Pourquoi nous avons adoré "My Mad Fat Diary"
Cet article a été rédigé à quatre mains, par Camille F. et Sylvia F.
Comme le titre l’indique, la série My Mad Fat Diary est tout d’abord un journal, le journal d’une adolescente, Rae Earl, qui a grandi dans une petite ville en Angleterre à la fin des années 80, en surpoids et avec des troubles psychiques, notamment des troubles de l’alimentation. En 2013, le livre (intitulé My Fat, Mad Teenage Diary) a été adapté en série, avec l’excellente Sharon Rooney dans le rôle de Rae. On la suit alors qu’elle se découvre, s’affirme puis s’accepte, les trois étapes permettant de traverser ce rude moment qu’est l’adolescence, et on la voit devenir une jeune adulte, malgré la difficulté supplémentaire de la maladie. Ces étapes ont un écho en chacun·e de nous, peu importe que l’on ait déjà eu à faire face à une maladie (mentale ou pas) ou non. On retrouve en Rae la justesse d’une adolescence non idéalisée ou stéréotypique. C’est pour cela que, malgré nos expériences de vie différentes, nous avons toutes les deux tant apprécié la série et que nous souhaitions la présenter ici. Elle nous a fait nous replonger dans notre propre adolescence avec un autre regard: celui de la bienveillance. On a essayé d’éviter, mais quand même: attention spoilers!

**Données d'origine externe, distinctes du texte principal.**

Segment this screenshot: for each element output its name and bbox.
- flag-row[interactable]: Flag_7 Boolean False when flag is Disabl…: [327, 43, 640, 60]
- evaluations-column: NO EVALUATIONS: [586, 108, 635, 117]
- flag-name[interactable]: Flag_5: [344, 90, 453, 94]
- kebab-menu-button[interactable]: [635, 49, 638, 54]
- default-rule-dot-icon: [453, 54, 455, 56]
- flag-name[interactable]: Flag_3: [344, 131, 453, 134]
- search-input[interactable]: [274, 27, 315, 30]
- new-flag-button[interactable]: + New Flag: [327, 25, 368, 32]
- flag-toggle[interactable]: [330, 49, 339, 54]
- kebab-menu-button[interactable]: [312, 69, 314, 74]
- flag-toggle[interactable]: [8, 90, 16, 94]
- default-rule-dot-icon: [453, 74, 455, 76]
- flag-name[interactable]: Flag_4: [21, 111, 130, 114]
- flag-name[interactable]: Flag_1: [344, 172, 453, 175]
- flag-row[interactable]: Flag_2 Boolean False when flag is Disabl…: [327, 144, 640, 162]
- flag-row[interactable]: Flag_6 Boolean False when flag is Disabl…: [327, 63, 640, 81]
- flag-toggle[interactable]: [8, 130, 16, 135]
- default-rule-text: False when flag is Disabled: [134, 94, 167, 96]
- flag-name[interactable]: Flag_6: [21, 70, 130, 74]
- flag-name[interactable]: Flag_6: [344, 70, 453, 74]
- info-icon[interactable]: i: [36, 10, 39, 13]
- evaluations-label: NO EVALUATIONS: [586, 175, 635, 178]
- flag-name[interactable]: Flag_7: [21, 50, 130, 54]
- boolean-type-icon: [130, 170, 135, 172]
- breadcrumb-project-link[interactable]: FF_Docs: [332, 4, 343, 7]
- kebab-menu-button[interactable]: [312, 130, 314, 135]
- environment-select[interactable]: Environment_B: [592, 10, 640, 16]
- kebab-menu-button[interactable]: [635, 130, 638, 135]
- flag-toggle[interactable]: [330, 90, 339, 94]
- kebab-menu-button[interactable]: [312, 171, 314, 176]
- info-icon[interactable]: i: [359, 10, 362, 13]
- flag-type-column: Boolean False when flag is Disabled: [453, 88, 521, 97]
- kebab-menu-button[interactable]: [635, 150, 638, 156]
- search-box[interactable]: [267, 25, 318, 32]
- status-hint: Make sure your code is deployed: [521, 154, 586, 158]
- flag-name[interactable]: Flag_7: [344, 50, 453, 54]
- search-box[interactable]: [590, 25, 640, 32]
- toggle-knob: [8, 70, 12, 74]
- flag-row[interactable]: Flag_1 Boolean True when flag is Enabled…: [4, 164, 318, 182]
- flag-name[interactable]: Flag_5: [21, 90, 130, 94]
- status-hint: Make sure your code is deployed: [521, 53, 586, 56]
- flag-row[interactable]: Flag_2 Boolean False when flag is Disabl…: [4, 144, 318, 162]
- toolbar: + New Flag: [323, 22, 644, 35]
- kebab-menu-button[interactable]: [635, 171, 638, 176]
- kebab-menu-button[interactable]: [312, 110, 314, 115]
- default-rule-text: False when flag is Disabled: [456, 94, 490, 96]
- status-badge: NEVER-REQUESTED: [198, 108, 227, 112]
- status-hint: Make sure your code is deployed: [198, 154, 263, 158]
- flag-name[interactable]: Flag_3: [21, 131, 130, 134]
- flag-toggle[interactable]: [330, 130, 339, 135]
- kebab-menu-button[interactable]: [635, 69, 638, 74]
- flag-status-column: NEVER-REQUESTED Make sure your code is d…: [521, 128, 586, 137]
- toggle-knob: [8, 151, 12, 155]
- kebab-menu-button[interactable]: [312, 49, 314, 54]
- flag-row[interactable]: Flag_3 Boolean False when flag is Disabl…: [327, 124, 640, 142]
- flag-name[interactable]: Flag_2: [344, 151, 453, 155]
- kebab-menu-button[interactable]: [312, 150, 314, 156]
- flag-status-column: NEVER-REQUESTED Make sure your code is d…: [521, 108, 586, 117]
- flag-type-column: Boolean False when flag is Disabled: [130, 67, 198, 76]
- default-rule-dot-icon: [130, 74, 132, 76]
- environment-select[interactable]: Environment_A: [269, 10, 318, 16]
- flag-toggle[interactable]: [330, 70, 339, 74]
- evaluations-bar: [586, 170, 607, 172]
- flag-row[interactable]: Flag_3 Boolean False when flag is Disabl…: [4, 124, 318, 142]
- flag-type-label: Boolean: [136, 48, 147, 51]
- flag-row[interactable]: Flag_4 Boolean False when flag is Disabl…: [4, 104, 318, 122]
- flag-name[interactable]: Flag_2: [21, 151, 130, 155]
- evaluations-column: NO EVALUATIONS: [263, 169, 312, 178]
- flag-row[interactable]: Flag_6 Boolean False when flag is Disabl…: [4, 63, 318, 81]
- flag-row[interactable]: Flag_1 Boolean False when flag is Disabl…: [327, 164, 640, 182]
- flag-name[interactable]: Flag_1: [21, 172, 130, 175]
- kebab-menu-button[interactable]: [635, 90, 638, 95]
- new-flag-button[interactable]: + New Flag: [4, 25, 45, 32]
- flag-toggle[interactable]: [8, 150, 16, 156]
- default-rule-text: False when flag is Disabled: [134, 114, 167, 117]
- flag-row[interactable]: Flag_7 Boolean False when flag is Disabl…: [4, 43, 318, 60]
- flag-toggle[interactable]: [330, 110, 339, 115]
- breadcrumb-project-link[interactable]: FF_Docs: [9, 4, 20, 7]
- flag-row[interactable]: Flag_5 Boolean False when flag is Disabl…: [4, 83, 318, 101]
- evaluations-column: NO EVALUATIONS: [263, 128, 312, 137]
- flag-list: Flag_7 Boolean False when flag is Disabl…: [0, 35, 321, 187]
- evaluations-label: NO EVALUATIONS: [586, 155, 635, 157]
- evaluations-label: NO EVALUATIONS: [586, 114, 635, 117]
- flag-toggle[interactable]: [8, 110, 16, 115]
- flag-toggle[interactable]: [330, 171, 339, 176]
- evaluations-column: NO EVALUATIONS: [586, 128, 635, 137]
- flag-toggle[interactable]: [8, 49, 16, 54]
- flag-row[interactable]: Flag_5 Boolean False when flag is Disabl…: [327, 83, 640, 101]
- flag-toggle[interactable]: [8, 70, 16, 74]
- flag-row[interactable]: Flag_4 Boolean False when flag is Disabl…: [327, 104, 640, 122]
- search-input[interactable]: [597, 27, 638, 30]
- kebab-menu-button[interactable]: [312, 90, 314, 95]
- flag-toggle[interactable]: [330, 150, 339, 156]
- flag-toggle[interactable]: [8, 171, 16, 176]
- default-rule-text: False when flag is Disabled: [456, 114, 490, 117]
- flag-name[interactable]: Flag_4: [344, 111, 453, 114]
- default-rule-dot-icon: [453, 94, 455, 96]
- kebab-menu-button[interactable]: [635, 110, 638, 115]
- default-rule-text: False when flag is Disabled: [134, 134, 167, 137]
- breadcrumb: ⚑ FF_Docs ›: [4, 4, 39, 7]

Des personnages plus vrais que nature
Ce que nous souhaitions tout d’abord mettre en avant, c’est la justesse de la représentation, qui nous a particulièrement marquées. Rarement avons-nous vu des adolescent·e·s aussi.... vraisemblables ! Gauches, touchants, mais aussi débrouillard·e·s, futé·e·s, mûr·e·s pour leur âge. Les personnages (et pas uniquement Rae et son groupe d’ami·e·s) sont fantastiquement construits, avec leur complexité, leurs atermoiements et de véritables dimensions en dehors de leur rapport à l’héroïne et à l’action principale de la série. Au delà de la justesse des personnages, la série offre un regard construit et mesuré sur la maladie mentale et son traitement, avec l’expérience de Rae mais aussi des autres jeunes qu’elle rencontre en groupe de parole, ainsi qu’une exploration des mécanismes de la thérapie de par ses séances avec Kester, le thérapeute qui la suit.
You are perfect and you can be strong.
Tu es parfaite, et tu peux être forte.
A travers l’expérience de Rae et de ses proches, la série nous montre très concrètement ce qu’est le traitement de la maladie mentale, et à quoi peut bien ressembler un cheminement de patient·e en psychiatrie, sans fard.

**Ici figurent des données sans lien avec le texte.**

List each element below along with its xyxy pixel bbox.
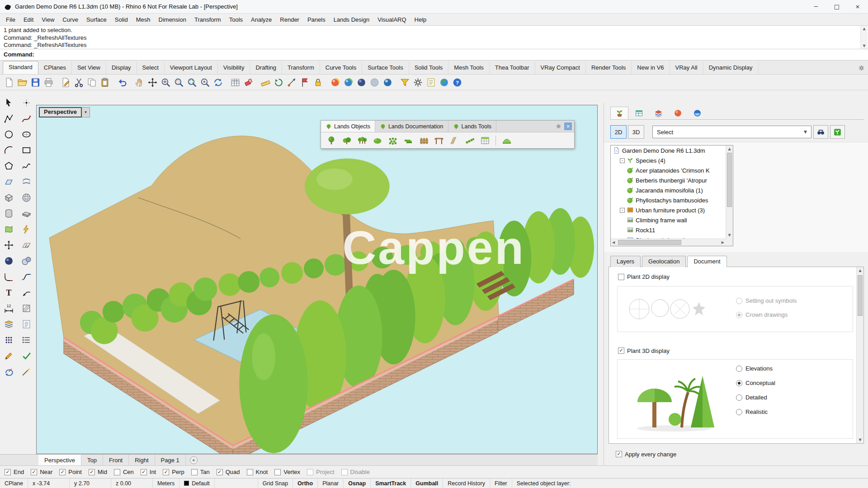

Ce qui rend la série si juste, et si intéressante, c’est qu’elle est adaptée d’une histoire personnelle, celle de la vraie Rae Earl (auteure du livre dont est tirée la série), et que cette histoire et ces expériences ont été respectées. De fait, l’auteure est intervenue sur la série, pour aider à l’adaptation de son livre.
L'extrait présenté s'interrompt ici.